Clean your bread bowl and put a little bit of oil in it. Roll the dough in the oil so it’s covered, then cover the bowl with a kitchen towel and place it in a non-drafty, warm spot for an hour and a half to rise.

Once it’s risen, preheat the oven to 450F. Remove the dough from the bowl and punch the air bubbles out of it. Dust the dough with flour, then shape into a baguette on a baking sheet. Cut four or five slashes across the top, then press sesame seeds into the top.

Bake for 20 minutes or until a knife or toothpick comes out clean when inserted. Let cool before cutting.

Green Arugula Potato Leek Soup!

Well, it’s March 17th, which means a) an excuse to celebrate and b) an excuse to make everything green. My first challenge of the day was to make arugula soup. It turned out pretty beautifully – and, of course, green.

green soup

Arugula Potato Leek Soup

1 red onion, diced
1 leek, white parts chopped
1 – 2 cloves garlic, minced
2 potatoes, chopped
1 tsp dried tarragon
1 cube vegetable bouillon
2 cups boiling water
Arugula – I had about 3/4 of a tub of it – use lots
Salt, to taste

Saute the onion, leek, and garlic in oil or margarine over medium-low heat in a large pot until soft and fragrant. Add potatoes, tarragon, and the bouillon cube; turn the heat up to medium; stir and let the potatoes cook in the oil. Stir them regularly, cooking for about 10 minutes.

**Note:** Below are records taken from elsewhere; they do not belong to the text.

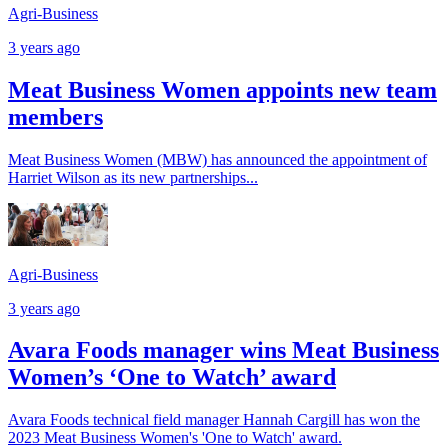
Agri-Business
3 years ago
Meat Business Women appoints new team
members
Meat Business Women (MBW) has announced the appointment of
Harriet Wilson as its new partnerships...
Agri-Business
3 years ago
Avara Foods manager wins Meat Business
Women’s ‘One to Watch’ award
Avara Foods technical field manager Hannah Cargill has won the
2023 Meat Business Women's 'One to Watch' award.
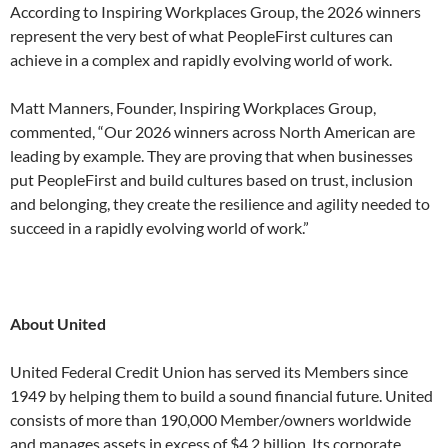
According to Inspiring Workplaces Group, the 2026 winners
represent the very best of what PeopleFirst cultures can
achieve in a complex and rapidly evolving world of work.
Matt Manners, Founder, Inspiring Workplaces Group,
commented, “Our 2026 winners across North American are
leading by example. They are proving that when businesses
put PeopleFirst and build cultures based on trust, inclusion
and belonging, they create the resilience and agility needed to
succeed in a rapidly evolving world of work.”
About United
United Federal Credit Union has served its Members since
1949 by helping them to build a sound financial future. United
consists of more than 190,000 Member/owners worldwide
and manages assets in excess of $4.2 billion. Its corporate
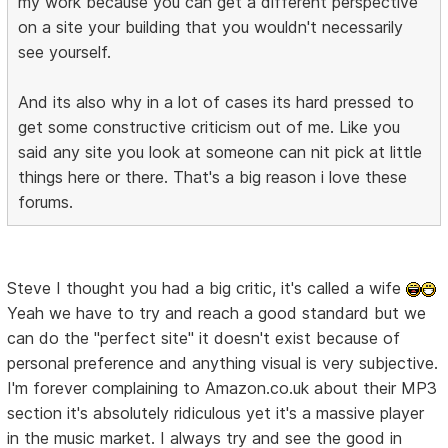
my work because you can get a different perspective
on a site your building that you wouldn't necessarily
see yourself.
And its also why in a lot of cases its hard pressed to
get some constructive criticism out of me. Like you
said any site you look at someone can nit pick at little
things here or there. That's a big reason i love these
forums.
Steve I thought you had a big critic, it's called a wife
Yeah we have to try and reach a good standard but we
can do the "perfect site" it doesn't exist because of
personal preference and anything visual is very subjective.
I'm forever complaining to Amazon.co.uk about their MP3
section it's absolutely ridiculous yet it's a massive player
in the music market. I always try and see the good in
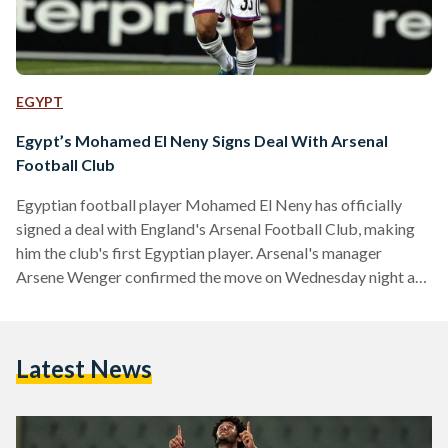
EGYPT
Egypt’s Mohamed El Neny Signs Deal With Arsenal
Football Club
Egyptian football player Mohamed El Neny has officially
signed a deal with England's Arsenal Football Club, making
him the club's first Egyptian player. Arsenal's manager
Arsene Wenger confirmed the move on Wednesday night at
a press conference, saying, "El Neny will of course join us."
The football club also issued a statement welcoming the
"experienced" player. 23-year-old El Neny is set to spend
Latest News
four and a half years as Arsenal's newest defensive
midfielder, after playing for Switzerland's FC Basel for…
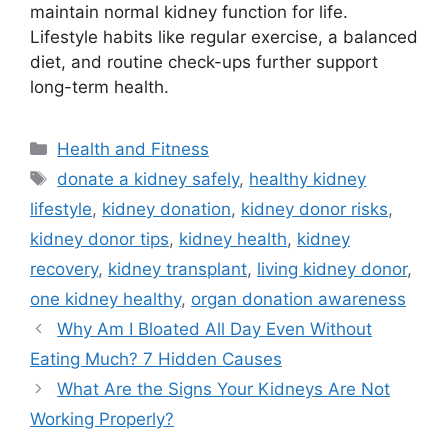
maintain normal kidney function for life.
Lifestyle habits like regular exercise, a balanced
diet, and routine check-ups further support
long-term health.
Categories
Health and Fitness
Tags
donate a kidney safely
,
healthy kidney
lifestyle
,
kidney donation
,
kidney donor risks
,
kidney donor tips
,
kidney health
,
kidney
recovery
,
kidney transplant
,
living kidney donor
,
one kidney healthy
,
organ donation awareness
Why Am I Bloated All Day Even Without
Eating Much? 7 Hidden Causes
What Are the Signs Your Kidneys Are Not
Working Properly?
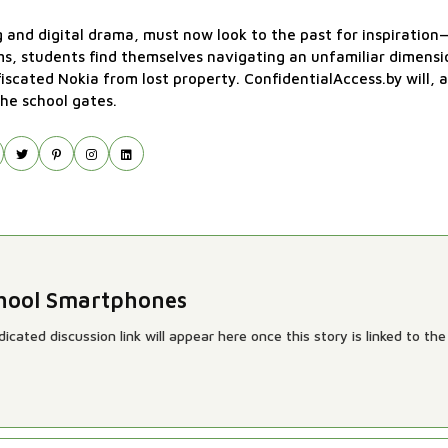
ng and digital drama, must now look to the past for inspiration
s, students find themselves navigating an unfamiliar dimensio
cated Nokia from lost property. ConfidentialAccess.by will, a
he school gates.
chool Smartphones
cated discussion link will appear here once this story is linked to the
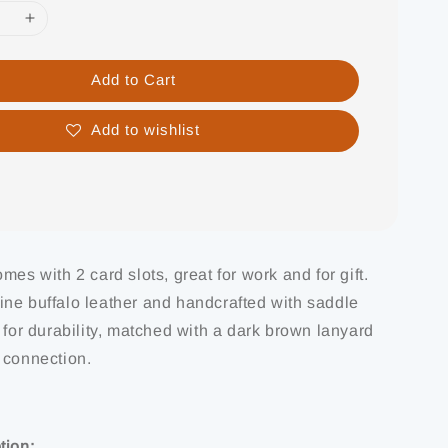
Add to Cart
Add to wishlist
mes with 2 card slots, great for work and for gift.
ne buffalo leather and handcrafted with saddle
 for durability, matched with a dark brown lanyard
 connection.
tion:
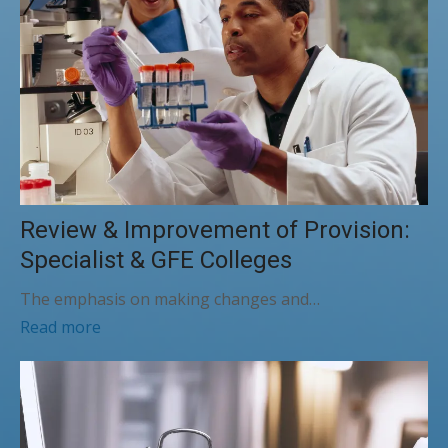
Review & Improvement of Provision:
Specialist & GFE Colleges
The emphasis on making changes and…
Read more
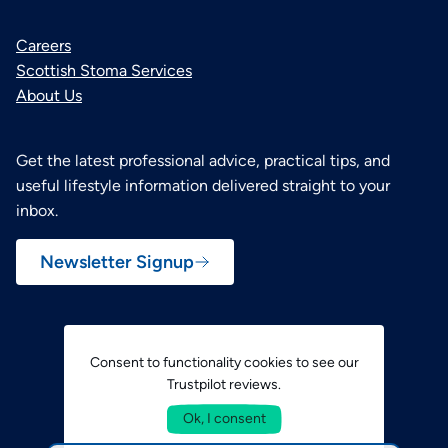
Careers
Scottish Stoma Services
About Us
Get the latest professional advice, practical tips, and
useful lifestyle information delivered straight to your
inbox.
Newsletter Signup
Consent to functionality cookies to see our
Trustpilot reviews.
Ok, I consent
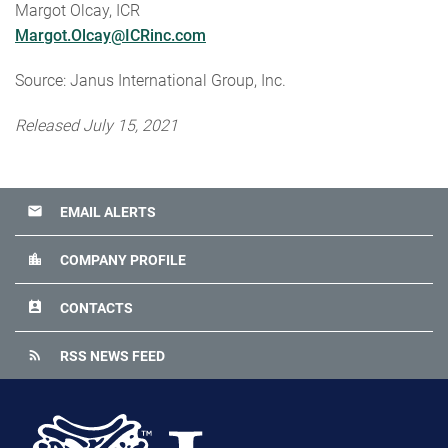
Margot Olcay, ICR
Margot.Olcay@ICRinc.com
Source: Janus International Group, Inc.
Released July 15, 2021
email
EMAIL ALERTS
location_city
COMPANY PROFILE
perm_contact_calendar
CONTACTS
rss_feed
RSS NEWS FEED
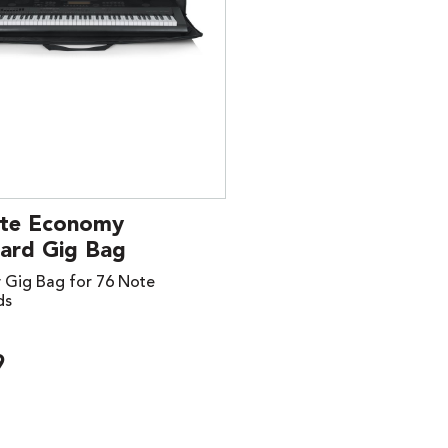
te Economy
ard Gig Bag
Gig Bag for 76 Note
ds
9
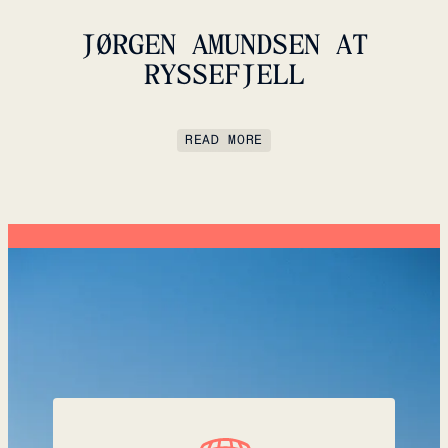
JØRGEN AMUNDSEN AT
RYSSEFJELL
READ MORE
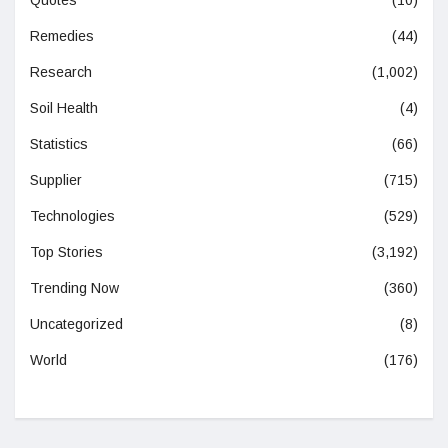
Remedies
(44)
Research
(1,002)
Soil Health
(4)
Statistics
(66)
Supplier
(715)
Technologies
(529)
Top Stories
(3,192)
Trending Now
(360)
Uncategorized
(8)
World
(176)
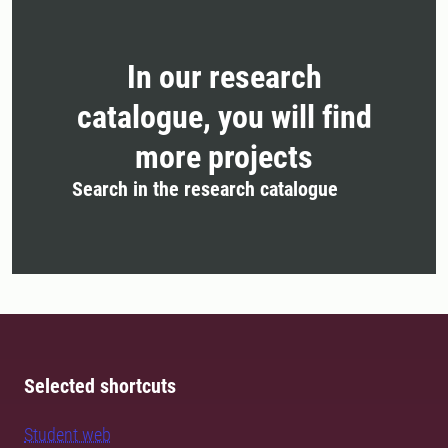
In our research
catalogue, you will find
more projects
Search in the research catalogue
Selected shortcuts
Student web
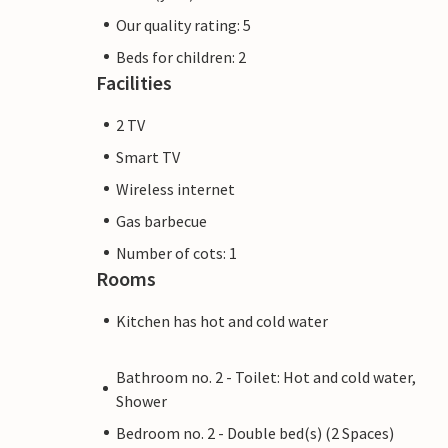
Our quality rating: 5
Beds for children: 2
Facilities
2 TV
Smart TV
Wireless internet
Gas barbecue
Number of cots: 1
Rooms
Kitchen has hot and cold water
Bathroom no. 2 - Toilet: Hot and cold water,
Shower
Bedroom no. 2 - Double bed(s) (2 Spaces)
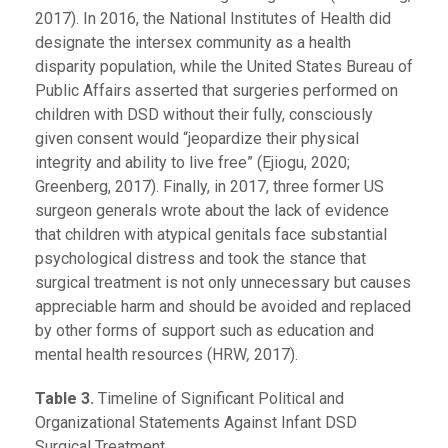
2017). In 2016, the National Institutes of Health did
designate the intersex community as a health
disparity population, while the United States Bureau of
Public Affairs asserted that surgeries performed on
children with DSD without their fully, consciously
given consent would “jeopardize their physical
integrity and ability to live free” (Ejiogu, 2020;
Greenberg, 2017). Finally, in 2017, three former US
surgeon generals wrote about the lack of evidence
that children with atypical genitals face substantial
psychological distress and took the stance that
surgical treatment is not only unnecessary but causes
appreciable harm and should be avoided and replaced
by other forms of support such as education and
mental health resources (HRW
,
2017).
Table 3.
Timeline of Significant Political and
Organizational Statements Against Infant DSD
Surgical Treatment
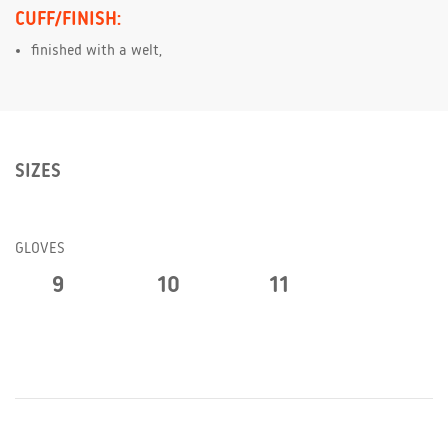
CUFF/FINISH:
finished with a welt,
SIZES
GLOVES
9
10
11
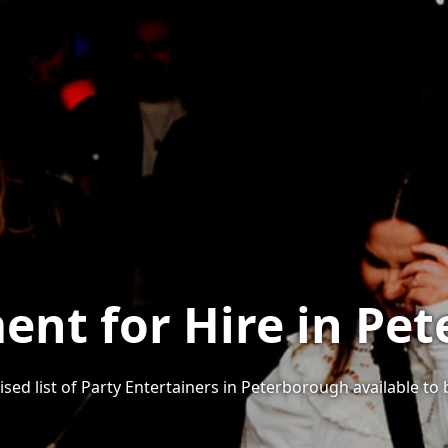
ent for Hire in Pe
sed list of Party Entertainers in Peterborough available to 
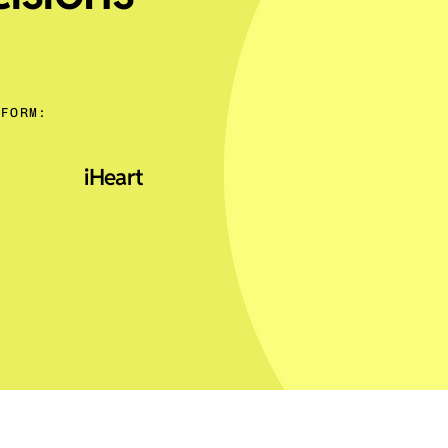
TFORM:
iHeart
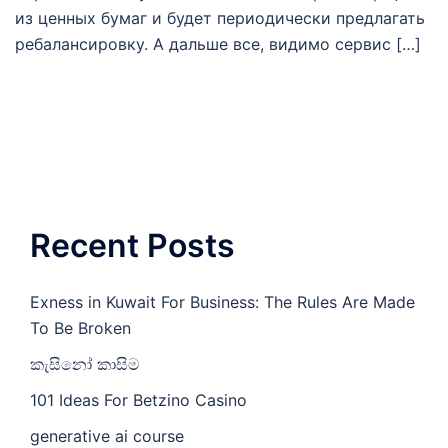
из ценных бумаг и будет периодически предлагать
ребалансировку. А дальше все, видимо сервис […]
Recent Posts
Exness in Kuwait For Business: The Rules Are Made
To Be Broken
කැසිනෝ කාසිම
101 Ideas For Betzino Casino
generative ai course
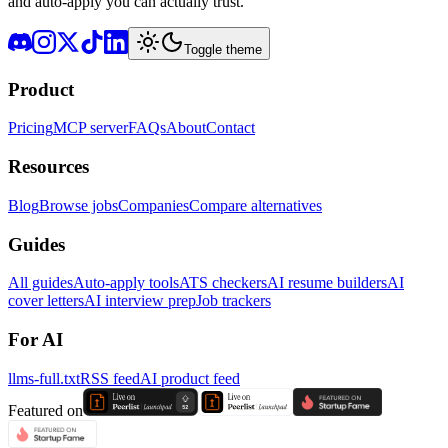
and auto-apply you can actually trust.
Toggle theme
Product
Pricing
MCP server
FAQs
About
Contact
Resources
Blog
Browse jobs
Companies
Compare alternatives
Guides
All guides
Auto-apply tools
ATS checkers
AI resume builders
AI
cover letters
AI interview prep
Job trackers
For AI
llms-full.txt
RSS feed
AI product feed
Featured on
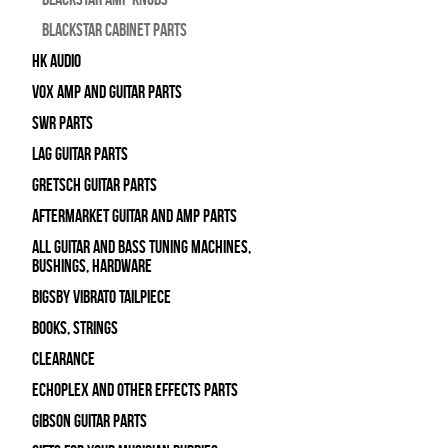
Blackstar Cabinet Parts
HK Audio
Vox Amp and Guitar Parts
SWR Parts
Lag Guitar Parts
Gretsch Guitar Parts
Aftermarket Guitar and Amp Parts
All Guitar and Bass Tuning Machines,
Bushings, Hardware
Bigsby Vibrato Tailpiece
Books, Strings
Clearance
Echoplex and Other Effects Parts
Gibson Guitar Parts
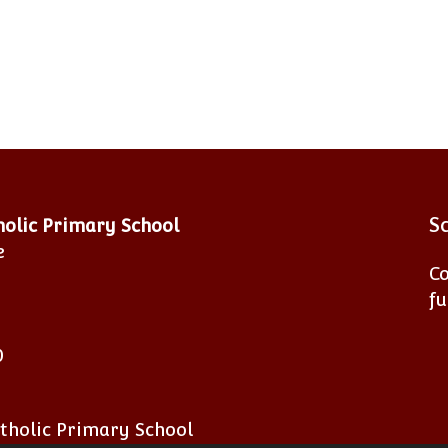
S
tholic Primary School
e
Co
fu
0
atholic Primary School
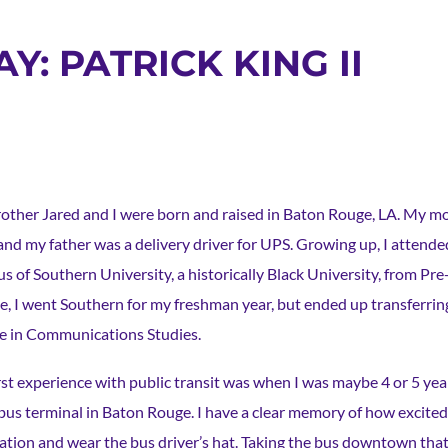
Y: PATRICK KING II
other Jared and I were born and raised in Baton Rouge, LA. My m
and my father was a delivery driver for UPS. Growing up, I attende
s of Southern University, a historically Black University, from Pr
ge, I went Southern for my freshman year, but ended up transferri
e in Communications Studies.
rst experience with public transit was when I was maybe 4 or 5 yea
us terminal in Baton Rouge. I have a clear memory of how excited I 
tation and wear the bus driver’s hat. Taking the bus downtown tha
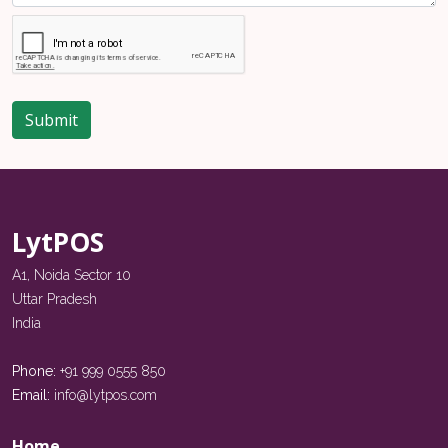
Submit
LytPOS
A1, Noida Sector 10
Uttar Pradesh
India
Phone:
+91 999 0555 850
Email:
info@lytpos.com
Home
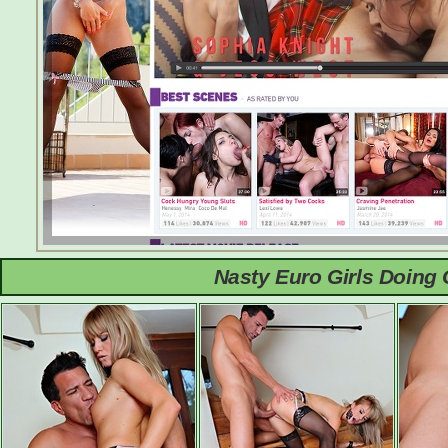
Nasty Euro Girls Doing 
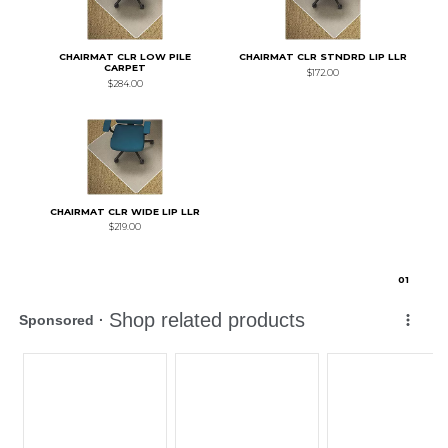
CHAIRMAT CLR LOW PILE
CHAIRMAT CLR STNDRD LIP LLR
CARPET
$172.00
$284.00
CHAIRMAT CLR WIDE LIP LLR
$219.00
0
1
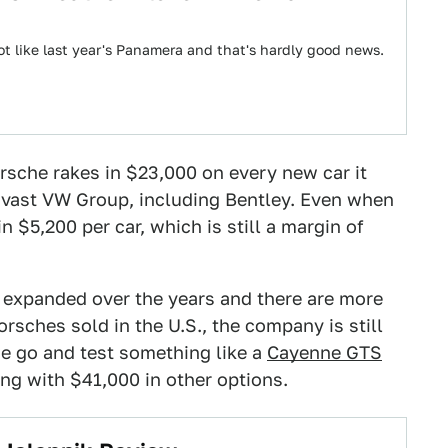
t like last year's Panamera and that's hardly good news.
orsche rakes in $23,000 on every new car it
he vast VW Group, including Bentley. Even when
n $5,200 per car, which is still a margin of
as expanded over the years and there are more
sches sold in the U.S., the company is still
 we go and test something like a
Cayenne GTS
long with $41,000 in other options.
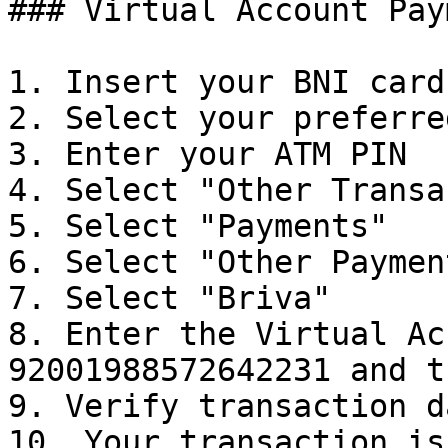
### Virtual Account Pay
1. Insert your BNI card

2. Select your preferre
3. Enter your ATM PIN

4. Select "Other Transa
5. Select "Payments"

6. Select "Other Payment
7. Select "Briva"

8. Enter the Virtual Ac
92001988572642231 and t
9. Verify transaction d
10. Your transaction is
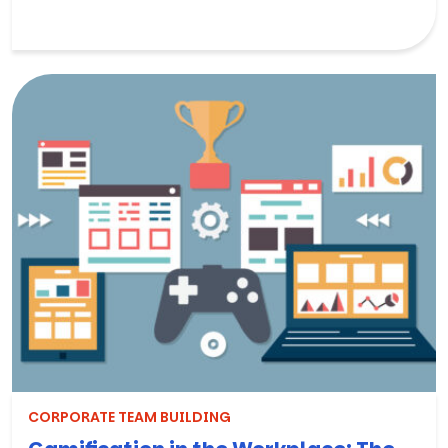
CORPORATE TEAM BUILDING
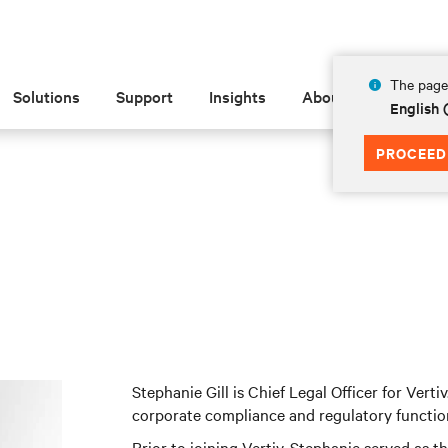
The page 
Solutions
Support
Insights
About
English
PROCEED
Stephanie Gill is Chief Legal Officer for Vertiv
corporate compliance and regulatory functio
Prior to joining Vertiv, Stephanie served as 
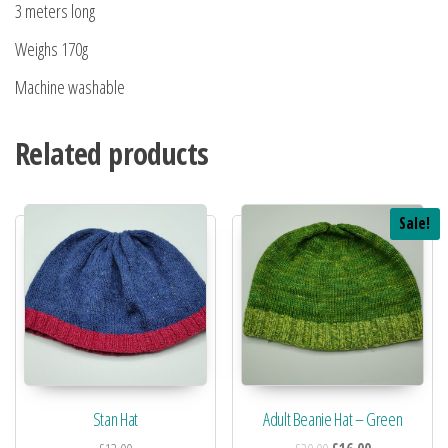
3 meters long
Weighs 170g
Machine washable
Related products
Sale!
Stan Hat
Adult Beanie Hat – Green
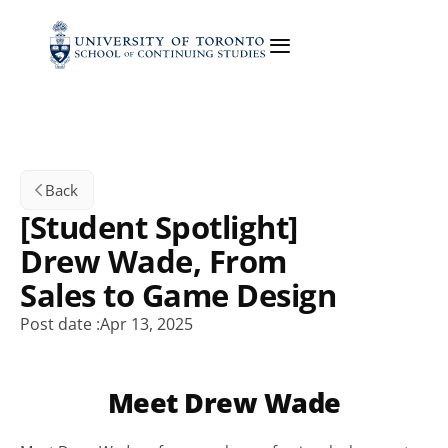
Back
[Student Spotlight] 
Drew Wade, From 
Sales to Game Design
Post date :
Apr 13, 2025
Meet Drew Wade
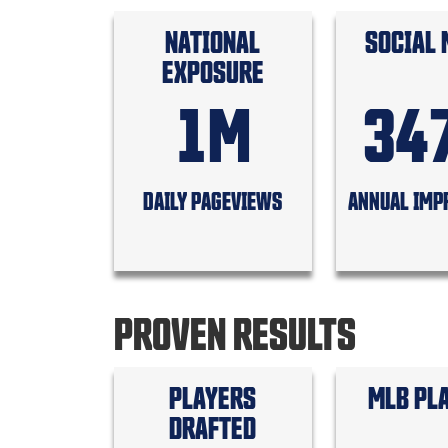
NATIONAL
SOCIAL 
EXPOSURE
1M
34
DAILY PAGEVIEWS
ANNUAL IMP
PROVEN RESULTS
PLAYERS
MLB PL
DRAFTED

Add water and arugula; if you didn’t add boiling water, turn the temp up to bring to a boil then turn down to simmer. Stir and put a top on the pot. Let the arugula wilt for 6 – 10 minutes. Test the potatoes to make sure they’re done – just press a knife into one; it should slice easily, like butter or something else similarly sexy.

Once all that’s done, use a hand blender to cream it up. Salt to taste.

I didn’t add nutritional yeast but I’m sure that would be delicious. Also, for extra decadence, you could make this really creamy by adding unsweetened, unflavoured almond/soy/whatever milk or even coconut milk. Just add it after the creaming stage, mix, and let the soup simmer for a bit.